Throughout the runup to the summit, both protestors and city officials had raised the specter of 1968, when anti-war riots and police brutality outside the Democratic National Convention helped ruin Vice President Hubert Humphrey’s presidential campaign against Richard Nixon. Humphrey was in Chicago to accept the nomination, and did nothing to condemn the violence.
Adbusters, the magazine that spawned the Occupy movement, and was organizing protests against the G-8 summit, produced a placard with a photo of police beating protesters in Grant Park, and inviting activists to come to Chicago “in the tradition of the Chicago 8.”
Ald.

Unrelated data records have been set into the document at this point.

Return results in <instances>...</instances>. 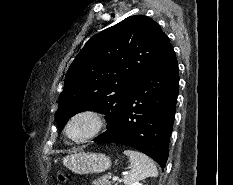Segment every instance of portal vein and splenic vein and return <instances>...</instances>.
Segmentation results:
<instances>
[{"mask_svg": "<svg viewBox=\"0 0 233 185\" xmlns=\"http://www.w3.org/2000/svg\"><path fill=\"white\" fill-rule=\"evenodd\" d=\"M112 180H113V181H117V180H118V177H117V176H113V177H112Z\"/></svg>", "mask_w": 233, "mask_h": 185, "instance_id": "obj_1", "label": "portal vein and splenic vein"}]
</instances>
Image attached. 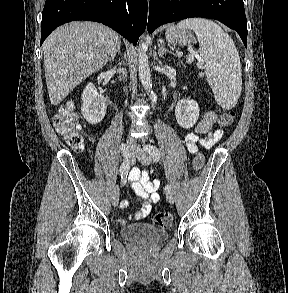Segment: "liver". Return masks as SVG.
<instances>
[{"label":"liver","mask_w":288,"mask_h":293,"mask_svg":"<svg viewBox=\"0 0 288 293\" xmlns=\"http://www.w3.org/2000/svg\"><path fill=\"white\" fill-rule=\"evenodd\" d=\"M118 34L109 27L73 21L58 27L43 44L44 70L50 101L57 106L83 80L114 55Z\"/></svg>","instance_id":"6515ba94"}]
</instances>
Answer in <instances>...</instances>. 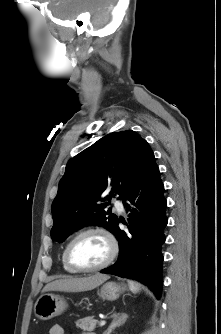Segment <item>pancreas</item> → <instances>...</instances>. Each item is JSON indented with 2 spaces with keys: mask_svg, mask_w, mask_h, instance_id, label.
Segmentation results:
<instances>
[{
  "mask_svg": "<svg viewBox=\"0 0 221 334\" xmlns=\"http://www.w3.org/2000/svg\"><path fill=\"white\" fill-rule=\"evenodd\" d=\"M98 320L94 319L93 316H88L82 319H79L75 322L76 327L82 329L83 331H87L85 334H94L91 333L96 328Z\"/></svg>",
  "mask_w": 221,
  "mask_h": 334,
  "instance_id": "cf45deb5",
  "label": "pancreas"
}]
</instances>
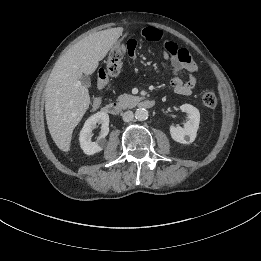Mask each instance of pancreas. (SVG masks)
I'll return each mask as SVG.
<instances>
[{
  "label": "pancreas",
  "instance_id": "obj_1",
  "mask_svg": "<svg viewBox=\"0 0 261 261\" xmlns=\"http://www.w3.org/2000/svg\"><path fill=\"white\" fill-rule=\"evenodd\" d=\"M137 98V96L122 94L118 97L117 101L122 108H127L130 107L132 103L137 100Z\"/></svg>",
  "mask_w": 261,
  "mask_h": 261
}]
</instances>
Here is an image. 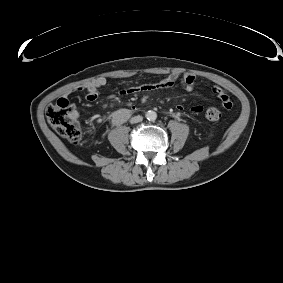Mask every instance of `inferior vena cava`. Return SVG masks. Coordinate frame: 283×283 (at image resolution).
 Listing matches in <instances>:
<instances>
[{
	"label": "inferior vena cava",
	"mask_w": 283,
	"mask_h": 283,
	"mask_svg": "<svg viewBox=\"0 0 283 283\" xmlns=\"http://www.w3.org/2000/svg\"><path fill=\"white\" fill-rule=\"evenodd\" d=\"M143 120V117L138 115V116H134L130 119V122L133 124V123H138V122H141Z\"/></svg>",
	"instance_id": "1"
}]
</instances>
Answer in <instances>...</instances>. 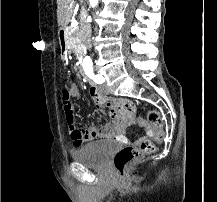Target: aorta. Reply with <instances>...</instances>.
I'll return each mask as SVG.
<instances>
[{
	"instance_id": "762f6f07",
	"label": "aorta",
	"mask_w": 217,
	"mask_h": 202,
	"mask_svg": "<svg viewBox=\"0 0 217 202\" xmlns=\"http://www.w3.org/2000/svg\"><path fill=\"white\" fill-rule=\"evenodd\" d=\"M98 2L99 0H89L91 8H96V6H98Z\"/></svg>"
}]
</instances>
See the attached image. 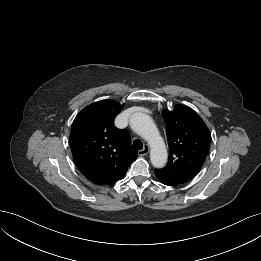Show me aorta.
<instances>
[{"label": "aorta", "mask_w": 261, "mask_h": 261, "mask_svg": "<svg viewBox=\"0 0 261 261\" xmlns=\"http://www.w3.org/2000/svg\"><path fill=\"white\" fill-rule=\"evenodd\" d=\"M132 130L145 139L150 148V160L154 167L162 168L167 163L168 153L163 138L152 118L145 113H134L130 117Z\"/></svg>", "instance_id": "obj_1"}]
</instances>
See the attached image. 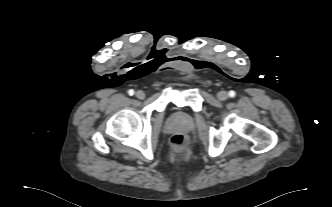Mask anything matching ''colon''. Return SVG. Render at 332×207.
<instances>
[{
	"label": "colon",
	"mask_w": 332,
	"mask_h": 207,
	"mask_svg": "<svg viewBox=\"0 0 332 207\" xmlns=\"http://www.w3.org/2000/svg\"><path fill=\"white\" fill-rule=\"evenodd\" d=\"M170 147L178 153L185 152L189 148V140L186 136L177 134L170 139Z\"/></svg>",
	"instance_id": "1"
}]
</instances>
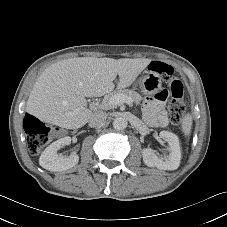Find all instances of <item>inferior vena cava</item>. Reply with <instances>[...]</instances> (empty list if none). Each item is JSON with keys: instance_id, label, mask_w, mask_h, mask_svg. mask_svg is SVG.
<instances>
[{"instance_id": "602c4592", "label": "inferior vena cava", "mask_w": 227, "mask_h": 227, "mask_svg": "<svg viewBox=\"0 0 227 227\" xmlns=\"http://www.w3.org/2000/svg\"><path fill=\"white\" fill-rule=\"evenodd\" d=\"M107 118V114L103 111H98L92 114L89 119V126L90 127H98L102 125Z\"/></svg>"}]
</instances>
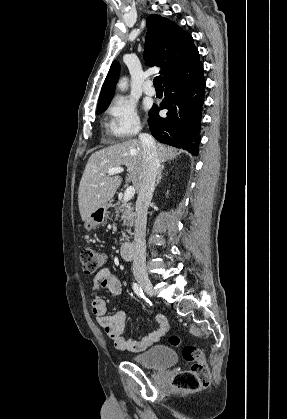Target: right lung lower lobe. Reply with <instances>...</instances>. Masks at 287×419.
<instances>
[{"instance_id": "obj_1", "label": "right lung lower lobe", "mask_w": 287, "mask_h": 419, "mask_svg": "<svg viewBox=\"0 0 287 419\" xmlns=\"http://www.w3.org/2000/svg\"><path fill=\"white\" fill-rule=\"evenodd\" d=\"M164 99L149 111L151 134L160 142L182 148L192 155L199 152L205 78L203 65L184 76L163 83ZM161 109H168L165 117Z\"/></svg>"}]
</instances>
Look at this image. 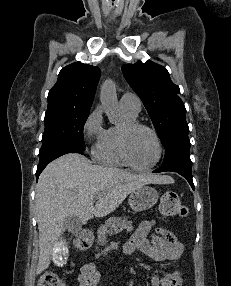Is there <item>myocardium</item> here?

Ricardo Munoz is sponsoring an ordinance that would have prevented police from shutting down wireless communication during demonstrations.
“Chicago has a really storied history of violating 1st Amendment rights, of police brutality” going back to 1968, Munoz told Ward Room. “What I’m going to do is send a signal that in Chicago, we will not tolerate police officers trampling on protestors’ rights.”
The White House said it moved the meeting to Camp David “to facilitate a free-flowing discussion with our close G-8 partners,” but others saw political motivations. According to the Tribune:
“I think he’s heard from some of his friends (asking), ‘What’s this going to do to our town?’” said David Yepsen, a veteran of presidential politics who heads the Paul Simon Public Policy Institute at Southern Illinois University. “And the calculation was that people were coming to town to do violence, disrupt things and he doesn't want to get that stain on him.”
Memories of violent clashes in Chicago between police and protestors during the 1968 Democratic convention still linger, and security experts said moving G-8 out of the city reduces chances for a repeat.
“The G-8 has always been the more antagonistic event with respect to protesters,” said Jeffrey Cramer, head of the Chicago office of Kroll Inc., a security consulting firm. “You’ve lessened the chance for that kind of craziness by moving it to the most secure compound in the world.”
Chicago is Obama’s hometown, and he’s bringing the NATO summit here, so if there’s any violence, Republicans will try to pin it to him. But he’ll be in Camp David, where he hopes to insulate himself from both protests and politics.